══ Working data ══

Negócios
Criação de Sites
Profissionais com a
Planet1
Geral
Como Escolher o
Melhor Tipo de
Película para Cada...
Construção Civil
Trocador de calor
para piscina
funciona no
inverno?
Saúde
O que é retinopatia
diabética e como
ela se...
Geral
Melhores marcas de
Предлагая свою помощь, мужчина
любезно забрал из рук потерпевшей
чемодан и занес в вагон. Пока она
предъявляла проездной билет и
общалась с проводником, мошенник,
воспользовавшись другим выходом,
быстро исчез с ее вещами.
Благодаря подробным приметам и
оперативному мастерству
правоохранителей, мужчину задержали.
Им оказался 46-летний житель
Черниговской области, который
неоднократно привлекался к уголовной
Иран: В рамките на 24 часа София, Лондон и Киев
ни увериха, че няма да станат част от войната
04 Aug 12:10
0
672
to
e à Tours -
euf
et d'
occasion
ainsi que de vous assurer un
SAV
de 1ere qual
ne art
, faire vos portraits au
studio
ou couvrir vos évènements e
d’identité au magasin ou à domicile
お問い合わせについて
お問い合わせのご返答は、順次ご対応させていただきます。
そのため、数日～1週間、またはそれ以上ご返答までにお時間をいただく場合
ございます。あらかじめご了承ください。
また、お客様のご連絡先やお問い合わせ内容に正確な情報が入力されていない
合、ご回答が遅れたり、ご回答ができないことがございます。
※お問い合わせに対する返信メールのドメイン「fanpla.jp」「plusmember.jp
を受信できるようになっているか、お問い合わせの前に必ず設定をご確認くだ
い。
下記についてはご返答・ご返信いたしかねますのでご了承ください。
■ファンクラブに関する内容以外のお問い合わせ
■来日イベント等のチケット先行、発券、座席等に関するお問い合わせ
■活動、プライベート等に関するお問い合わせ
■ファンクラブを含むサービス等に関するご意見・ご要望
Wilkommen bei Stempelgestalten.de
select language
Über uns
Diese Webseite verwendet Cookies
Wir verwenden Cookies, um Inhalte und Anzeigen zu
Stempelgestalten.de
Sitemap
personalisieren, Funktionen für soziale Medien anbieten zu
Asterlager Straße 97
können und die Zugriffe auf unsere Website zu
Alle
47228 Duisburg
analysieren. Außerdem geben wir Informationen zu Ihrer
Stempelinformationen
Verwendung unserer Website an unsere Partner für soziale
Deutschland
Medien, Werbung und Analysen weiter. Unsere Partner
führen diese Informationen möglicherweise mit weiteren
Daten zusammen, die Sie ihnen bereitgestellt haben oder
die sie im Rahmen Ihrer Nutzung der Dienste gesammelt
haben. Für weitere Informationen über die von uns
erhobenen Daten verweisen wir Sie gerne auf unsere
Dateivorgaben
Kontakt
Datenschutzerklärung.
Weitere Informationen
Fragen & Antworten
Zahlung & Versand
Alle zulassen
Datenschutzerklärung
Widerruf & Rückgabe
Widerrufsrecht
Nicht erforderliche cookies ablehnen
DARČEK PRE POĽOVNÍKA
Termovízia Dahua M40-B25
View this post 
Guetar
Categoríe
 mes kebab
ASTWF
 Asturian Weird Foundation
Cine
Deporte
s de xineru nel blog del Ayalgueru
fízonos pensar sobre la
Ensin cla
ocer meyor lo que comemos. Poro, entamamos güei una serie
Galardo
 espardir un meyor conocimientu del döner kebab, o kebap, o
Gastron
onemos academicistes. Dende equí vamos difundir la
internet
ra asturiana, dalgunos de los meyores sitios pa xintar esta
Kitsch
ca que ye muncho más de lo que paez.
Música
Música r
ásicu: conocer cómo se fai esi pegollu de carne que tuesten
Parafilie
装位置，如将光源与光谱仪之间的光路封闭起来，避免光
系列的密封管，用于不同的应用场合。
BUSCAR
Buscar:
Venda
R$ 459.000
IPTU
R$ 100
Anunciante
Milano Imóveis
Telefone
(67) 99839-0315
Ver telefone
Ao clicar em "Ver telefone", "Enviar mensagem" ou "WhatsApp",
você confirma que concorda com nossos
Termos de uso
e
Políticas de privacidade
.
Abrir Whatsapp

═══

◆ **The task**: Each line above that carries the string "Datenschutzerklärung" has to be returned.

◆ **Answer to this problem**:
Datenschutzerklärung.
Datenschutzerklärung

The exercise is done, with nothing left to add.